Resonantly tunable second harmonic generation from lithium niobate metasurfaces

TL;DR

This paper demonstrates lithium niobate metasurfaces with tunable second harmonic generation, achieving enhanced efficiency at Mie-resonances and enabling flexible, compact nonlinear light sources for applications like biosensing and optical communications.

Contribution

It introduces experimentally tunable lithium niobate metasurfaces that control SHG efficiency via geometric parameters, a novel approach for nonlinear light source development.

Findings

SHG efficiency is enhanced at Mie-resonances.

Resonance tuning allows selective wavelength boosting.

Potential applications in biosensing and optical communications.

Abstract

Second harmonic generation (SHG) is a coherent nonlinear phenomenon that plays an important role in laser color conversion.
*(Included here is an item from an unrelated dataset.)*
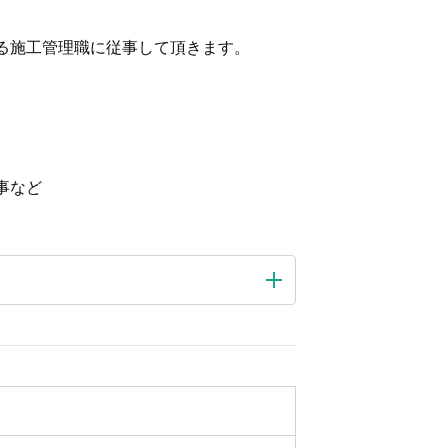
る施工管理職に従事して頂きます。
事など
Lithium niobate (LN), which features both a large band gap and outstanding second-order nonlinearities, acts as an important optical material for nonlinear frequency conversion covering a wide spectral range from ultraviolet to mid-infrared. Here we experimentally demonstrate LN metasurfaces with controllable SHG properties. Distinct enhancements for the SHG efficiency are observed at Mie-resonances. And by changing the geometric parameters thus the resonances of the metasurfaces, we manage to selectively boost the SHG efficiency at different wavelengths. Our results would pave a way for developing with high flexibility the novel compact nonlinear light sources for applications, such as biosensing and optical communications.